Luiz Lustosa solleva il coperchio di una scatola di legno e all’istante migliaia di api emergono da piccoli crateri di cera e formano una nuvola ronzante intorno a lui.

“È meraviglioso!” dice questo funzionario di 66 anni che dedica il suo tempo libero all’allevamento delle api autoctone, il cui miele è sempre più ricercato nella cucina gourmet, ma anche nell’industria farmaceutica o nella cosmesi.

Lustosa indossa solo una maglietta a maniche lunghe, jeans e un cappello con un velo per proteggersi il viso.

Perché le api autoctone (“meliponidi”) non hanno pungiglione e convivono senza problemi con l’uomo. Hanno un ruolo enorme da svolgere nella protezione dell’ambiente e questo impressiona Luiz Lustosa.

Presidente dell’Istituto Abelha Nativa (Native Bee) di Brasilia, Luiz Lustosa si è innamorato della riproduzione di sei specie quando si è reso conto, insieme ad altri ricercatori, che erano in via di estinzione.

“Ma non erano solo le api, ma tutta la natura”, dice.

“Spieghiamo ai bambini che queste api non pungono, che sono necessarie per l’ambiente, per la natura, e che sono lì per aiutarci”, dice Lustosa, interrogato presso l’Istituto dove organizza laboratori sulla riproduzione di api e vende miele autoctono.

– Potenziale non sfruttato –

Sebbene l’interesse per queste api sia aumentato durante la pandemia di Covid – gli individui hanno iniziato ad allevarle in casa – le api autoctone rimangono un tesoro ancora poco conosciuto in Brasile, dove si trova un gran numero di specie. Jatai, uruçu, mandaçaia, mandaguari… delle 550 specie di api senza pungiglione identificate nel mondo – sempre in paesi tropicali o subtropicali – 250 sono state trovate in Brasile, secondo Cristiano Menezes, responsabile ricerca e sviluppo presso l’ente pubblico Embrapa ( Società brasiliana di ricerca agricola). Nelle fattorie, i coltivatori fanno molto affidamento sulle api autoctone per impollinare e migliorare la resa dei raccolti di piccoli frutti, pere o avocado, tra gli altri.

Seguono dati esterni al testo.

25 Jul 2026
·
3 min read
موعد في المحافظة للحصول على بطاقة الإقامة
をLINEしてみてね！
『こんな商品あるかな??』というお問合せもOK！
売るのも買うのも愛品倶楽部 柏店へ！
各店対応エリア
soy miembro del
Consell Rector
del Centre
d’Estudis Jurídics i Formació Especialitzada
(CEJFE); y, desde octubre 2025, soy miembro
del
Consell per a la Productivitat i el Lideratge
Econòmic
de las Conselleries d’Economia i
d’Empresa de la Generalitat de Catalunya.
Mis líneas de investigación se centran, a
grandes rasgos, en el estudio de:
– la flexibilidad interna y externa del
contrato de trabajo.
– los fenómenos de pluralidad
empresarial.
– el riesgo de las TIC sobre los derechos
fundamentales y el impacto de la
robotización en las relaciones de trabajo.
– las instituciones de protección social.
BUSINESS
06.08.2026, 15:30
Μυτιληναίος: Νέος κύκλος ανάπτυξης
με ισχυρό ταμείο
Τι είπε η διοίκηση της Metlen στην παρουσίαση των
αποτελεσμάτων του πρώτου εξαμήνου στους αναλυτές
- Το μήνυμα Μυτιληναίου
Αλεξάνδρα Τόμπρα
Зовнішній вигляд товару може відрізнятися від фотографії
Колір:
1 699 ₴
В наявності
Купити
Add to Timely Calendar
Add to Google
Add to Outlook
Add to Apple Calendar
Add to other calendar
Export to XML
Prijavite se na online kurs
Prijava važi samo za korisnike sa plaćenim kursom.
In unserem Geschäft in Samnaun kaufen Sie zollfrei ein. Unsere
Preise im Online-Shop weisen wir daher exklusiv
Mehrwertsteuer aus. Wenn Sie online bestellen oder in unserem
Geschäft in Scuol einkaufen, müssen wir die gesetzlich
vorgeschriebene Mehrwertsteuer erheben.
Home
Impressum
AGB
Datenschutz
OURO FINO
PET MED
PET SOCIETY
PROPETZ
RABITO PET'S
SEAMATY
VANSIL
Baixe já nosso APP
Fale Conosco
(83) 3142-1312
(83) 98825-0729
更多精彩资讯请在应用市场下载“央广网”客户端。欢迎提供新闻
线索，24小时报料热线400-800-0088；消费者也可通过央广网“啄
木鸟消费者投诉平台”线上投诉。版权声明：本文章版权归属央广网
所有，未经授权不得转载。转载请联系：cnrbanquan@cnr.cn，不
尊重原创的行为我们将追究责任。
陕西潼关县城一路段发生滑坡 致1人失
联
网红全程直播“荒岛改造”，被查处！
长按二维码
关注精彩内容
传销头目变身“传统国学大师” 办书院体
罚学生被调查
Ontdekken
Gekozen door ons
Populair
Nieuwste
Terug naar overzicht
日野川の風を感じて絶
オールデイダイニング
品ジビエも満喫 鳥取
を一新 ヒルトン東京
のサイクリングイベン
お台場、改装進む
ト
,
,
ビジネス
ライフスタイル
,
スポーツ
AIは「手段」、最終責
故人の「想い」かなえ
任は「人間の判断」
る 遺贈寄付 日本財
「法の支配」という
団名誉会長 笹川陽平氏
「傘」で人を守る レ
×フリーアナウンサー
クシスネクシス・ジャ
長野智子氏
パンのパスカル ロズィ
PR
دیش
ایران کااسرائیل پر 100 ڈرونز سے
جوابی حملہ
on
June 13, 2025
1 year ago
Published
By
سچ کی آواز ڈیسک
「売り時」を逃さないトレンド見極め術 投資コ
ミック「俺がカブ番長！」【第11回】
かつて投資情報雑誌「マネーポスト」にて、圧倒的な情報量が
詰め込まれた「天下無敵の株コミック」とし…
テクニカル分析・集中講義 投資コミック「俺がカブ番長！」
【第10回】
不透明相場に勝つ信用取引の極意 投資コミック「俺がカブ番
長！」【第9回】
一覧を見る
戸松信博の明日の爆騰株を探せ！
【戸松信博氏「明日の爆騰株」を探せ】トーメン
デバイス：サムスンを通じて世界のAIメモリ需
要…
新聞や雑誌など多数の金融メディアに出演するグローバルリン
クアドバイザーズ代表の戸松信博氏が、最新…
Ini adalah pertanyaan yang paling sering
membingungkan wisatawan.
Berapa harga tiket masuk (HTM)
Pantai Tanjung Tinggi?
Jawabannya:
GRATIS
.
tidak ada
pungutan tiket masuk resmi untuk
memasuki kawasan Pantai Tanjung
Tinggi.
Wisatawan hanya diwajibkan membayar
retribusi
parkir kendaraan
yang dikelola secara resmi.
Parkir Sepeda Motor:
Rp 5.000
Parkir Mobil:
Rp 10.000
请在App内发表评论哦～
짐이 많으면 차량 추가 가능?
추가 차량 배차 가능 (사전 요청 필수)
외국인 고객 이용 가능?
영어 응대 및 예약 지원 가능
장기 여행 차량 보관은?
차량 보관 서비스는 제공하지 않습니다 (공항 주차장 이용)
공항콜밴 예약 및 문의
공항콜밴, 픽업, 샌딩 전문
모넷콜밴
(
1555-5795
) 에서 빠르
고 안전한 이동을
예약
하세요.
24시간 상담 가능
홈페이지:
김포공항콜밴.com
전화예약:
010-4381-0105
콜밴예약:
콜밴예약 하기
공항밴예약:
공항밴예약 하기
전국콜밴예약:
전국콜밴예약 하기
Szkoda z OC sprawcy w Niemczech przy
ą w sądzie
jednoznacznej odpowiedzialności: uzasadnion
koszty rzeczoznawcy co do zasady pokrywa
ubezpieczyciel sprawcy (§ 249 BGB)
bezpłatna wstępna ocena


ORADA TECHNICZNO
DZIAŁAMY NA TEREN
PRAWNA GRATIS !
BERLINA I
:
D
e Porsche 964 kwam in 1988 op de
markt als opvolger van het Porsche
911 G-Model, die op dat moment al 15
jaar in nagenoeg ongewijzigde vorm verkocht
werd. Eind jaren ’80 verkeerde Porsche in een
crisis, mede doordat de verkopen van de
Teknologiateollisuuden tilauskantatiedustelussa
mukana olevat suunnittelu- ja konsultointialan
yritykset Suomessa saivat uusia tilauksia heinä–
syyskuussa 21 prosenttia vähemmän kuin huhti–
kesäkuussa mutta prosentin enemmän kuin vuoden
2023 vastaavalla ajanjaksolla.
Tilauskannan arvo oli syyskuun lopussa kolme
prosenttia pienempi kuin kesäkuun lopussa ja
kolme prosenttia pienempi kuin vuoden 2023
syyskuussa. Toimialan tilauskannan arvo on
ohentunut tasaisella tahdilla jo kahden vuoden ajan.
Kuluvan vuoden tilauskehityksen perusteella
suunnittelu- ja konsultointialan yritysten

Ma questo miele, da tempo noto alle tribù indigene e considerato più puro e salutare (ha un basso indice glicemico e le api si nutrono solo di fiori e frutti) comincia ad interessare anche il settore della gastronomia. Il miele di queste api, il cui gusto e acidità differiscono a seconda della specie, è più costoso e ricercato di quello delle api pungenti, che ne producono fino a 30 volte di più. Quando un chilo di miele d’api africano (con pungiglione) viene venduto a quasi sei euro, quello di un’ape autoctona viene scambiato a quasi 55 euro. “Le api consentono alle aziende di avere un impatto positivo sulla società, l’ambiente e l’agricoltura”, riassume Menezes.

– “Un mondo ricco come quello del vino” –

Le api native furono dimenticate durante la colonizzazione delle Americhe. Si dice che i gesuiti abbiano introdotto le api africane, che erano più ricercate all’inizio del XIX secolo a causa della loro cera densa per fare le candele. A differenza di questi, i meliponidi non si nutrono di avanzi di cibo contenenti zucchero, ma solo di alberi nativi. Piantare alberi da frutto è quindi importante per i coltivatori di miele quanto l’allevamento di insetti. “Dipendono dalla vegetazione, dalla foresta. Questo è il motivo per cui questi apicoltori sono agenti di conservazione”, spiega Jeronimo Villas-Boas, ecologista e apicoltore a San Paolo. Villas-Boas sta cercando di aumentare la produzione di miele affinché questo prodotto “consumato da diverse popolazioni”, come tribù indigene e discendenti di schiavi, possa diventare “un mestiere”. Tra i suoi clienti: il rinomato chef brasiliano Alex Atala, del ristorante D.O.M di San Paolo, due stelle Michelin. Affascinato dal miele delle api autoctone, lo ha inserito nel suo menu. È la “parte più divertente del menu”, ha detto ad AFP M. Atala nella cucina del ristorante situato nell’elegante quartiere di Jardins: un pezzo di manioca cotto nel latte, condito con miele della specie brasiliana tubi, che è offerto tra piatto principale e dessert. “Abbiamo un mondo da scoprire ricco come quello del vino”, si stupisce lo chef stellato.